**Goal of the exercise**
Copy nothing from the entries below except the lines from the one containing "John Papadopoulos" through the one containing "thesis on the", and copy those exactly.

**Records shown**
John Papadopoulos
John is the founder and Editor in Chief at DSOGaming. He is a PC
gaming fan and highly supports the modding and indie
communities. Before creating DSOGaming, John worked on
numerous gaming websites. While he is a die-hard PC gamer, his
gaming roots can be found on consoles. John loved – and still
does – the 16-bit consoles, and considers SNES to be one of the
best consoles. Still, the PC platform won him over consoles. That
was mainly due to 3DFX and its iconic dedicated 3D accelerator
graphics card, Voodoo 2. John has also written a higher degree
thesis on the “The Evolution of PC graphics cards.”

==

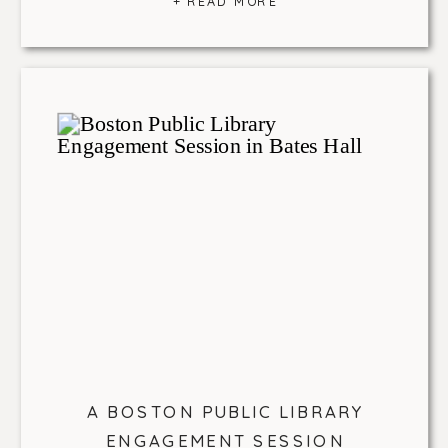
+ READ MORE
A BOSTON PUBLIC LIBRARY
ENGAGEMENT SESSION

**Exercise response**
John Papadopoulos
John is the founder and Editor in Chief at DSOGaming. He is a PC
gaming fan and highly supports the modding and indie
communities. Before creating DSOGaming, John worked on
numerous gaming websites. While he is a die-hard PC gamer, his
gaming roots can be found on consoles. John loved – and still
does – the 16-bit consoles, and considers SNES to be one of the
best consoles. Still, the PC platform won him over consoles. That
was mainly due to 3DFX and its iconic dedicated 3D accelerator
graphics card, Voodoo 2. John has also written a higher degree
thesis on the “The Evolution of PC graphics cards.”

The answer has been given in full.